◆ **Task requirements**:
Keep the pictures out while you transcribe the listing below exactly.

◆ **Provided data**:
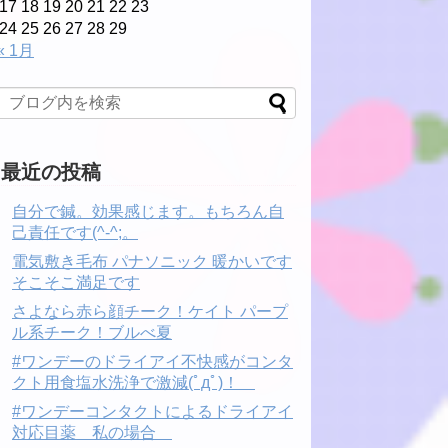
17
18
19
20
21
22
23
24
25
26
27
28
29
« 1月
最近の投稿
自分で鍼。効果感じます。もちろん自
己責任です(^-^;。
電気敷き毛布 パナソニック 暖かいです
そこそこ満足です
さよなら赤ら顔チーク！ケイト パープ
ル系チーク！ブルべ夏
#ワンデーのドライアイ不快感がコンタ
クト用食塩水洗浄で激減(ﾟдﾟ)！
#ワンデーコンタクトによるドライアイ
対応目薬 私の場合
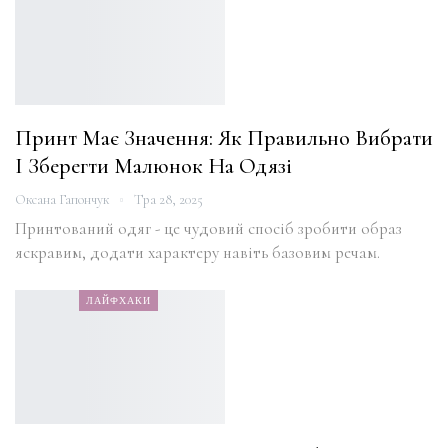
Принт Має Значення: Як Правильно Вибрати
І Зберегти Малюнок На Одязі
Оксана Гапончук
Тра 28, 2025
Принтований одяг - це чудовий спосіб зробити образ
яскравим, додати характеру навіть базовим речам.
ЛАЙФХАКИ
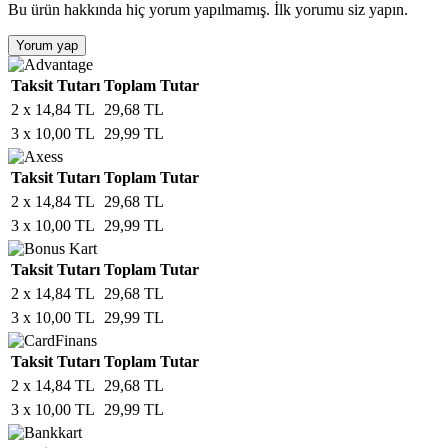
Bu ürün hakkında hiç yorum yapılmamış. İlk yorumu siz yapın.
Yorum yap
Taksit Tutarı
Toplam Tutar
2 x 14,84 TL
29,68 TL
3 x 10,00 TL
29,99 TL
Taksit Tutarı
Toplam Tutar
2 x 14,84 TL
29,68 TL
3 x 10,00 TL
29,99 TL
Taksit Tutarı
Toplam Tutar
2 x 14,84 TL
29,68 TL
3 x 10,00 TL
29,99 TL
Taksit Tutarı
Toplam Tutar
2 x 14,84 TL
29,68 TL
3 x 10,00 TL
29,99 TL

◆ **The answer**:
17
18
19
20
21
22
23
24
25
26
27
28
29
« 1月
最近の投稿
自分で鍼。効果感じます。もちろん自
己責任です(^-^;。
電気敷き毛布 パナソニック 暖かいです
そこそこ満足です
さよなら赤ら顔チーク！ケイト パープ
ル系チーク！ブルべ夏
#ワンデーのドライアイ不快感がコンタ
クト用食塩水洗浄で激減(ﾟдﾟ)！
#ワンデーコンタクトによるドライアイ
対応目薬 私の場合
Принт Має Значення: Як Правильно Вибрати
І Зберегти Малюнок На Одязі
Оксана Гапончук
Тра 28, 2025
Принтований одяг - це чудовий спосіб зробити образ
яскравим, додати характеру навіть базовим речам.
ЛАЙФХАКИ
Bu ürün hakkında hiç yorum yapılmamış. İlk yorumu siz yapın.
Yorum yap
Taksit Tutarı
Toplam Tutar
2 x 14,84 TL
29,68 TL
3 x 10,00 TL
29,99 TL
Taksit Tutarı
Toplam Tutar
2 x 14,84 TL
29,68 TL
3 x 10,00 TL
29,99 TL
Taksit Tutarı
Toplam Tutar
2 x 14,84 TL
29,68 TL
3 x 10,00 TL
29,99 TL
Taksit Tutarı
Toplam Tutar
2 x 14,84 TL
29,68 TL
3 x 10,00 TL
29,99 TL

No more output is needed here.